§ Requirement: Only the lines below between the one holding "2025年第一党支部一季度党员大会顺利召开" and the one holding "framgångsrika. De har", inclusive, are to be reproduced word for word; the pictures are to be left out.

§ Data shown:
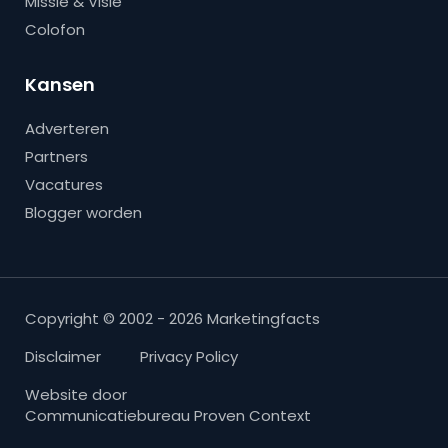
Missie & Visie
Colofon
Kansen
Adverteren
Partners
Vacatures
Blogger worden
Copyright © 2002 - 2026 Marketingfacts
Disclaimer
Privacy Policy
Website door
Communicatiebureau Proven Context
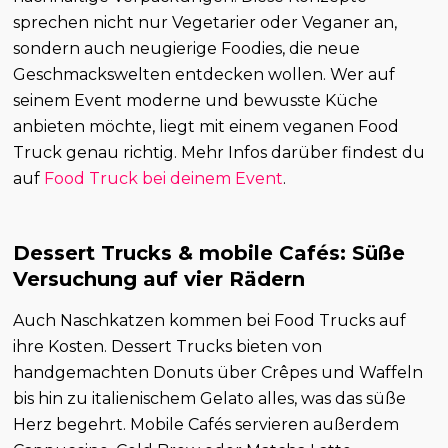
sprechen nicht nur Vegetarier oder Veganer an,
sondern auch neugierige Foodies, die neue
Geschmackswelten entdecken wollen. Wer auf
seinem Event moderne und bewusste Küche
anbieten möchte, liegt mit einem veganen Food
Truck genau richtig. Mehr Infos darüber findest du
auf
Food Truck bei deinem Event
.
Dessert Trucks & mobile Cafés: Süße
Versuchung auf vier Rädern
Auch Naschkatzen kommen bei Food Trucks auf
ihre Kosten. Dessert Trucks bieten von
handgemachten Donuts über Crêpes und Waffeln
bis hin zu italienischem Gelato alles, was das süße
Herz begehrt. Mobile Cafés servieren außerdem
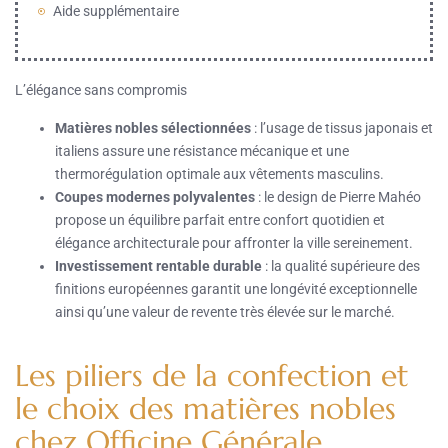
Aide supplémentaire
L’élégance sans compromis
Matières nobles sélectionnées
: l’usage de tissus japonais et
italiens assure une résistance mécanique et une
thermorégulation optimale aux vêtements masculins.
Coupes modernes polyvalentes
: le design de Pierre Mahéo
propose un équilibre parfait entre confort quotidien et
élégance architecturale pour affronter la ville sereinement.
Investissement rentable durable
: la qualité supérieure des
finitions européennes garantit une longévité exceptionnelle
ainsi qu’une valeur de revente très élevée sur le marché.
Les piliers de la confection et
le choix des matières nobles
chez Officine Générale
--
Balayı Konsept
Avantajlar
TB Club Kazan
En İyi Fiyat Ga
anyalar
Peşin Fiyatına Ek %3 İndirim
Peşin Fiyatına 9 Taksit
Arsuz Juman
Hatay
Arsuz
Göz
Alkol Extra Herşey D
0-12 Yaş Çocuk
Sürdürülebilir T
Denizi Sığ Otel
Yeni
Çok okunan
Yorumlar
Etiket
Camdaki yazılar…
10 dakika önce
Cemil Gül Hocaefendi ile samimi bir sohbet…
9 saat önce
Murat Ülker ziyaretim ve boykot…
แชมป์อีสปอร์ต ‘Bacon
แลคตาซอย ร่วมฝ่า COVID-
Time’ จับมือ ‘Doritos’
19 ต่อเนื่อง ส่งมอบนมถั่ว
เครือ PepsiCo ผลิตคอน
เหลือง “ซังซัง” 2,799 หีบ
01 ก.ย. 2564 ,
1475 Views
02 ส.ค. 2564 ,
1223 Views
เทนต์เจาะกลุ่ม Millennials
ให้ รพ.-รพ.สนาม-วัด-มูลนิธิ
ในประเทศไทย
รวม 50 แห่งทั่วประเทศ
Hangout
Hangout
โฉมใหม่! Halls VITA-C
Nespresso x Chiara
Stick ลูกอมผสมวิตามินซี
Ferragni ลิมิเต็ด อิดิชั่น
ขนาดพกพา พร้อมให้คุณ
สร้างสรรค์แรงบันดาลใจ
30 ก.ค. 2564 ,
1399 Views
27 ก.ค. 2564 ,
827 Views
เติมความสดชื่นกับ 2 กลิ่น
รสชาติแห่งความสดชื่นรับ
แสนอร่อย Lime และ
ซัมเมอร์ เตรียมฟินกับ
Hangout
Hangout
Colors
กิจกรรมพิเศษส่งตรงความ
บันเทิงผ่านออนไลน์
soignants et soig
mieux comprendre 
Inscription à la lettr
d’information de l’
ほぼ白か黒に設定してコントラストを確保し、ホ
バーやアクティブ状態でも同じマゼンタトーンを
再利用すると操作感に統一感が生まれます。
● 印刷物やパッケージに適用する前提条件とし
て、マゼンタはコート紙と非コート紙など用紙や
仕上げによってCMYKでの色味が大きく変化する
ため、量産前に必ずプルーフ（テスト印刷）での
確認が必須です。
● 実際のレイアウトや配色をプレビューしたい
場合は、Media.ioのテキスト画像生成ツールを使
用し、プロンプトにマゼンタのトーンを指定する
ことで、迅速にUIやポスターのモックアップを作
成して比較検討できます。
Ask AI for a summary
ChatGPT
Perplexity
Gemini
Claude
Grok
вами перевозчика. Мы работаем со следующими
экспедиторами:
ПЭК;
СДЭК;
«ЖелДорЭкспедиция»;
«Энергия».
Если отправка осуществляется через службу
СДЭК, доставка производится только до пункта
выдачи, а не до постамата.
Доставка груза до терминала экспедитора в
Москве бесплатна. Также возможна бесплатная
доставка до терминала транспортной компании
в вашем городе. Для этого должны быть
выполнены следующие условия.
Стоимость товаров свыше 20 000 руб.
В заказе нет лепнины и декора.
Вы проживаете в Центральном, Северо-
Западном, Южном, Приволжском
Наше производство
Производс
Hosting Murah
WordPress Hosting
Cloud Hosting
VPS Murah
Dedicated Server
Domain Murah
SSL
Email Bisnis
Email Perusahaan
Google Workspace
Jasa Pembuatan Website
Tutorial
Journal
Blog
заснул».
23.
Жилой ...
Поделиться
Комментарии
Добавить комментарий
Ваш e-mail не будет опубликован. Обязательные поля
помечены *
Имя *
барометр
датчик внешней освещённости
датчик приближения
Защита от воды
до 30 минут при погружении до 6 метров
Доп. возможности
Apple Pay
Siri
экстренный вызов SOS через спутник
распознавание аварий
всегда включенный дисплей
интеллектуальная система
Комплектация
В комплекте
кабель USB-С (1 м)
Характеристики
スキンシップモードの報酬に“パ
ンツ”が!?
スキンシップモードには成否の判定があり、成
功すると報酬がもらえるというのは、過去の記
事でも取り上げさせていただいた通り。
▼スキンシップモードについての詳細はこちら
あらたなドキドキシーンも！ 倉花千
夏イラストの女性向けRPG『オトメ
* * *
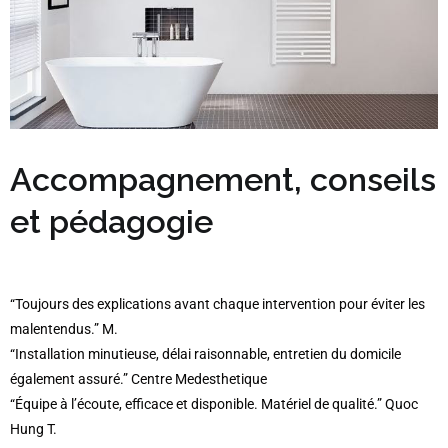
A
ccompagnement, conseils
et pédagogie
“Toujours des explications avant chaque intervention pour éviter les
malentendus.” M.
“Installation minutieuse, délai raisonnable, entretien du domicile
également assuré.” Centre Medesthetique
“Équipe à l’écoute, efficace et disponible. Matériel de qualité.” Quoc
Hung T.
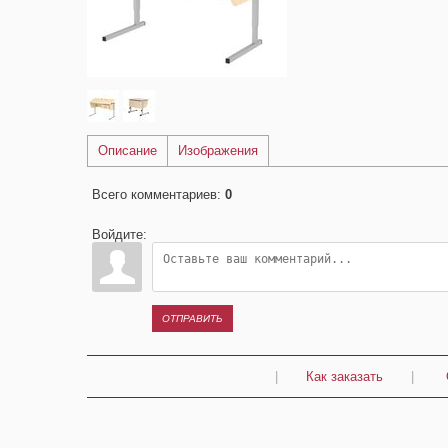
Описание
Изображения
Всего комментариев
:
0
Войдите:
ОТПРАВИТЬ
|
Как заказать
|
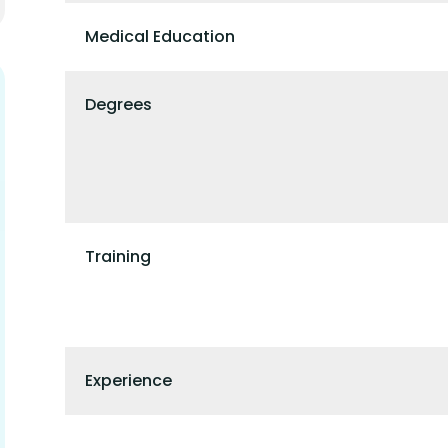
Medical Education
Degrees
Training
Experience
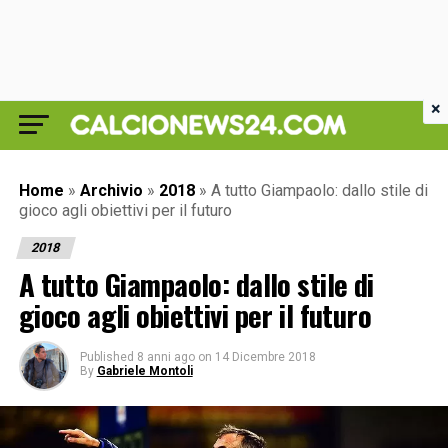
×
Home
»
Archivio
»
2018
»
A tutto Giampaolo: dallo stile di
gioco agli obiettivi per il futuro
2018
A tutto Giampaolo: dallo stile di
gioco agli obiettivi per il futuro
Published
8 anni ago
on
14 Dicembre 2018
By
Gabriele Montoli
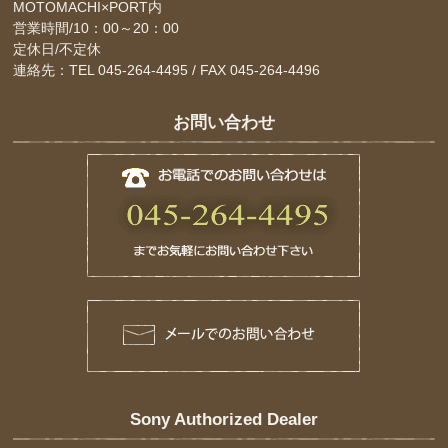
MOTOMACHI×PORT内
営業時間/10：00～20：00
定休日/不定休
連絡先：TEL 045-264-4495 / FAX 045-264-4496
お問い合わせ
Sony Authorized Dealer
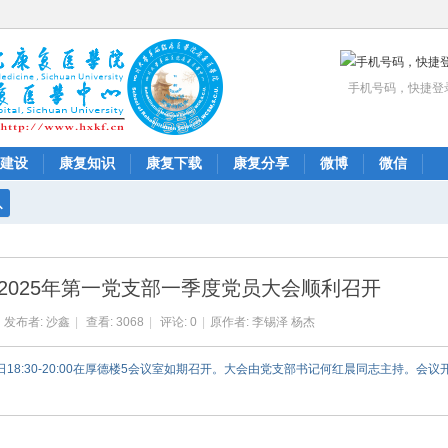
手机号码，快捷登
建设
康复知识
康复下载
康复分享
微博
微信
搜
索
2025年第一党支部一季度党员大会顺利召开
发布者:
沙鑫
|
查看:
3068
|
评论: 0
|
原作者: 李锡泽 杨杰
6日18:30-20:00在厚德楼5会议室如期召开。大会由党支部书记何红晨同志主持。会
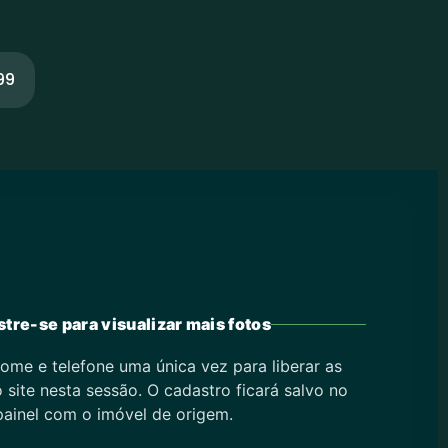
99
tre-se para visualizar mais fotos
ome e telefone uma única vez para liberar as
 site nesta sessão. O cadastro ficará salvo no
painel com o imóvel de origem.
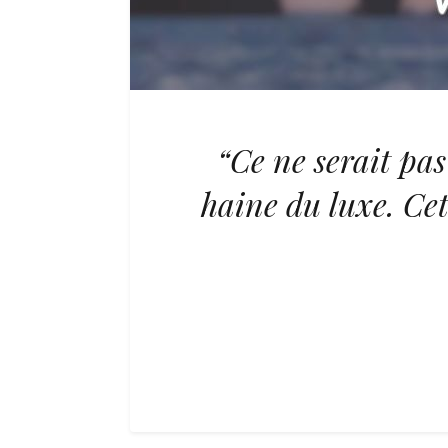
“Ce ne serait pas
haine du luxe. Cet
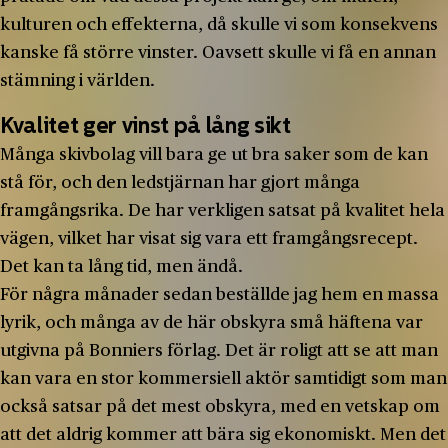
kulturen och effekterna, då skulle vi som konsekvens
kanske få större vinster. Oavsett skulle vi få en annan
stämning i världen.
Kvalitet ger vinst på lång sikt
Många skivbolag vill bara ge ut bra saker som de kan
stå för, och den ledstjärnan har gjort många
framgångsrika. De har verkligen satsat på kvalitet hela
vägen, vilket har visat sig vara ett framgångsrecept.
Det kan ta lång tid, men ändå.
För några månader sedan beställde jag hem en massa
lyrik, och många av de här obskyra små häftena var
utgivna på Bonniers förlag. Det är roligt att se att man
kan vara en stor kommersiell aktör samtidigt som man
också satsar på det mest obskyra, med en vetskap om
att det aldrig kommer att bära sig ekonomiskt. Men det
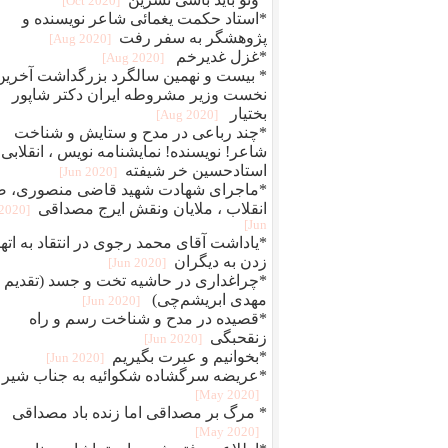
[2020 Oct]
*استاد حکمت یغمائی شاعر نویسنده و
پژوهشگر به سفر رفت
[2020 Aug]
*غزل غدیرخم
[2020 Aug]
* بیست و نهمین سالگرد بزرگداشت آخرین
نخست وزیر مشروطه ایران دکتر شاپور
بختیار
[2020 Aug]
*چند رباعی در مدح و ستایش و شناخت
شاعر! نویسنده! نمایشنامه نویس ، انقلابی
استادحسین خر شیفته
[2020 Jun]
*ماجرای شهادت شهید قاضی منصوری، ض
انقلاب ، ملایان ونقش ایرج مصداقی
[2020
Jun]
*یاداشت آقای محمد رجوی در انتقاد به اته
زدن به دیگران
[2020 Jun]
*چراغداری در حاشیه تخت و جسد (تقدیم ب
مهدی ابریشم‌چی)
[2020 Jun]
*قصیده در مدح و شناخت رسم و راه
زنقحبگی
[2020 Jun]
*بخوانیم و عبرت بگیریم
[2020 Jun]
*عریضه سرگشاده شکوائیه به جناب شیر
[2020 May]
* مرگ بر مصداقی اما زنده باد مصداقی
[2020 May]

§ Answer section:
2025年第一党支部一季度党员大会顺利召开
发布者:
沙鑫
|
查看:
3068
|
评论: 0
|
原作者: 李锡泽 杨杰
6日18:30-20:00在厚德楼5会议室如期召开。大会由党支部书记何红晨同志主持。会
99
tre-se para visualizar mais fotos
ome e telefone uma única vez para liberar as
 site nesta sessão. O cadastro ficará salvo no
painel com o imóvel de origem.
“Ce ne serait pas
haine du luxe. Cet
kulturen och effekterna, då skulle vi som konsekvens
kanske få större vinster. Oavsett skulle vi få en annan
stämning i världen.
Kvalitet ger vinst på lång sikt
Många skivbolag vill bara ge ut bra saker som de kan
stå för, och den ledstjärnan har gjort många
framgångsrika. De har verkligen satsat på kvalitet hela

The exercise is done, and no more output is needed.